El ave pasa y se olvida, y así debe ser.
El animal, donde ya no está y por eso de nada sirve,
muestra que ya estuvo, lo que no sirve para nada.
El recuerdo es una traición a la naturaleza,
porque la naturaleza de ayer no es naturaleza.
Lo que fue no es nada, y recordar es no ver.
¡Pasa, ave, pasa, y enséñame a pasar!»
Soñé que los veía por una rendija. Leían un libro, un texto corto; luego ella se alejaba a hacer algo, y él lo releía. Ella lo observaba feliz mientras él lo leía de nuevo. De pronto él veía hacia mí, con la inquietud de que alguien lo observara; mientras yo pensaba que aunque quisiera, por mucho tan sólo alcanzaría mi sombra. Entonces pasó un pájaro gris atravesando el cielo (el del sueño si era un pájaro) cómo dijo Borges; allí desperté como quién despierta de un sueño feliz y a la vez de una pesadilla, no ví el reloj. Era de madrugada, una luz tenue se filtraba. Volví a dormir y soñé alguna cosa triste, vaga, lejana.

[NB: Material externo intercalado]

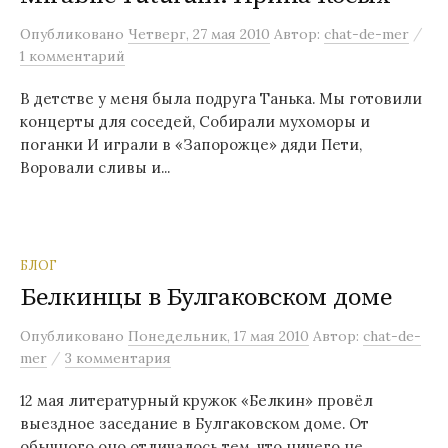
м
/
Опубликовано
Четверг, 27 мая 2010
Автор:
chat-de-mer
у
1 комментарий
В детстве у меня была подруга Танька. Мы готовили
концерты для соседей, Собирали мухоморы и
поганки И играли в «Запорожце» дяди Пети,
Воровали сливы и...
БЛОГ
Белкинцы в Булгаковском доме
Опубликовано
Понедельник, 17 мая 2010
Автор:
chat-de-
/
mer
3 комментария
12 мая литературный кружок «Белкин» провёл
выездное заседание в Булгаковском доме. От
обычного оно отличалось тем, что ничего не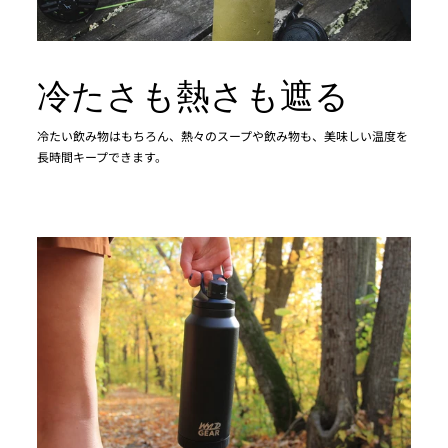
冷たさも熱さも遮る
冷たい飲み物はもちろん、熱々のスープや飲み物も、美味しい温度を
長時間キープできます。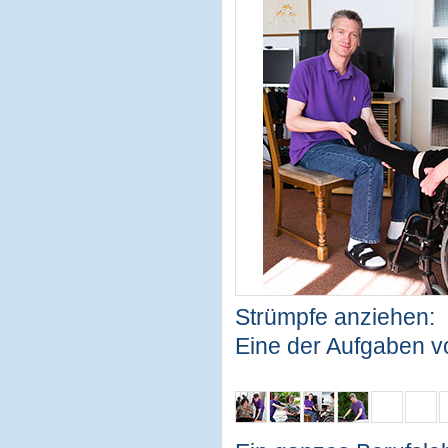
Strümpfe anziehen:
Eine der Aufgaben v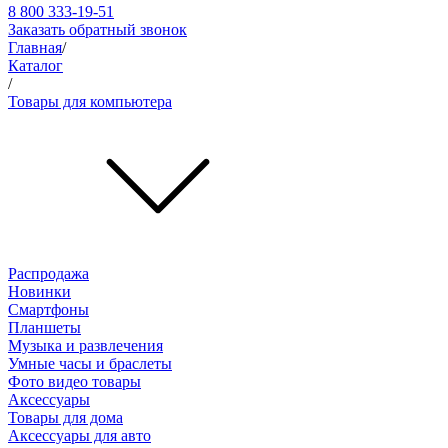
8 800 333-19-51
Заказать обратный звонок
Главная
/
Каталог
/
Товары для компьютера
Распродажа
Новинки
Смартфоны
Планшеты
Музыка и развлечения
Умные часы и браслеты
Фото видео товары
Аксессуары
Товары для дома
Аксессуары для авто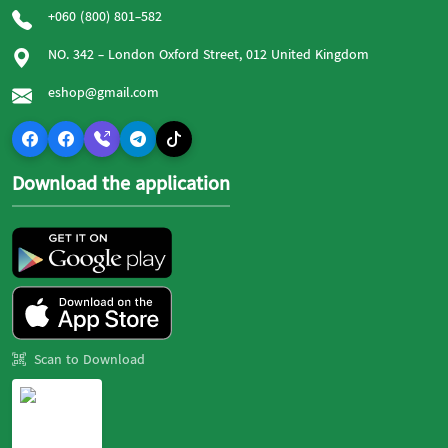
+060 (800) 801-582
NO. 342 - London Oxford Street, 012 United Kingdom
eshop@gmail.com
Download the application
Scan to Download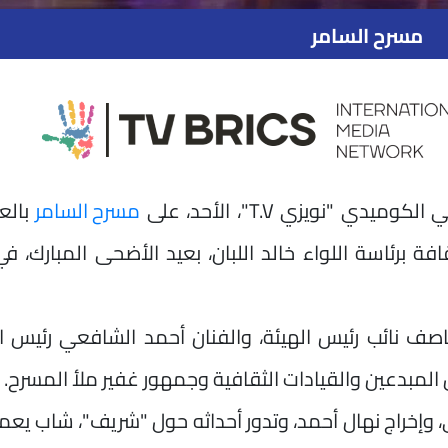
مسرح السامر
"نويزي T.V"، الأحد، على
مسرح السامر
بالع
ة برئاسة اللواء خالد اللبان، بعيد الأضحى المبارك، في
ف نائب رئيس الهيئة، والفنان أحمد الشافعي رئيس الإ
المبدعين والقيادات الثقافية وجمهور غفير ملأ المسرح.
خراج نهال أحمد، وتدور أحداثه حول "شريف"، شاب يعم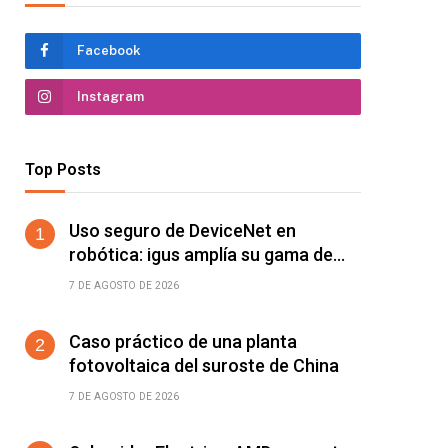
Facebook
Instagram
Top Posts
Uso seguro de DeviceNet en
robótica: igus amplía su gama de
cables chainflex para torsión de
7 DE AGOSTO DE 2026
±360°/m
Caso práctico de una planta
fotovoltaica del suroste de China
7 DE AGOSTO DE 2026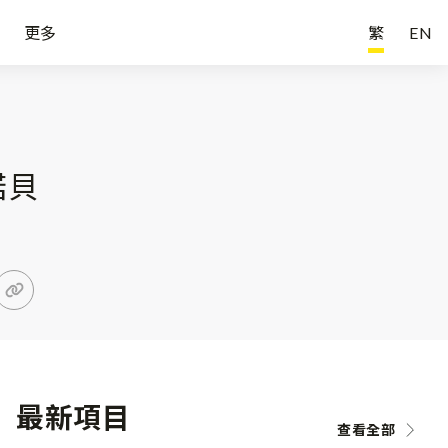
更多
繁
EN
諾貝
最新項目
查看全部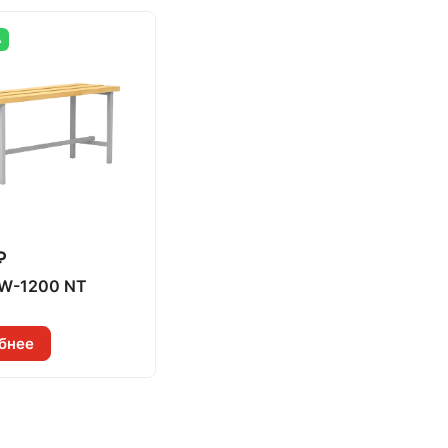
А
₽
 W-1200 NT
бнее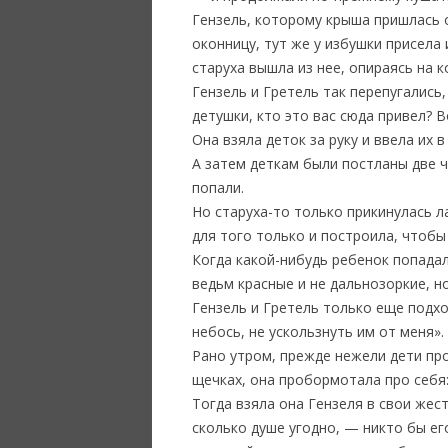
Гензель, которому крыша пришлась о
оконницу, тут же у избушки присела 
старуха вышла из нее, опираясь на к
Гензель и Гретель так перепугались,
детушки, кто это вас сюда привел? В
Она взяла деток за руку и ввела их 
А затем деткам были постланы две чи
попали.
Но старуха-то только прикинулась л
для того только и построила, чтобы
Когда какой-нибудь ребенок попадалс
ведьм красные и не дальнозоркие, но
Гензель и Гретель только еще подхо
небось, не ускользнуть им от меня».
Рано утром, прежде нежели дети прос
щечках, она пробормотала про себя:
Тогда взяла она Гензеля в свои жест
сколько душе угодно, — никто бы его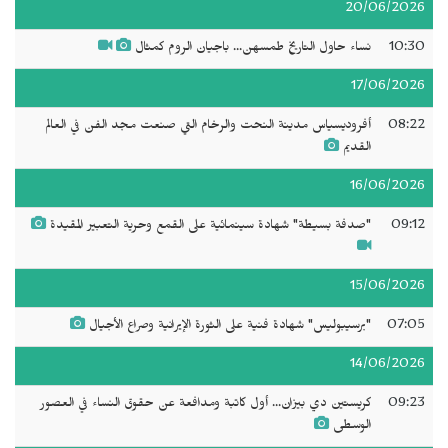
20/06/2026
10:30
نساء حاول التاريخ طمسهن... باجيان الروم كمثال
17/06/2026
08:22
أفروديسياس مدينة النحت والرخام التي صنعت مجد الفن في العالم
القديم
16/06/2026
09:12
"صدفة بسيطة" شهادة سينمائية على القمع وحرية التعبير المقيدة
15/06/2026
07:05
"برسيبوليس" شهادة فنية على الثورة الإيرانية وصراع الأجيال
14/06/2026
09:23
كريستين دي بيزان... أول كاتبة ومدافعة عن حقوق النساء في العصور
الوسطى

Esta mañana soleada, llena de música y de aire, -tan azul mi memoria- me llevó a este texto casi olvidado de Pessoa, que extrañamente se parece a «Lo que era todo tiene que ser nada» de Borges.
Ahora me queda apenas el recuerdo de una sensación de un simple sueño; los restos de un asombro que decrece inevitable, incesante hacia la nada.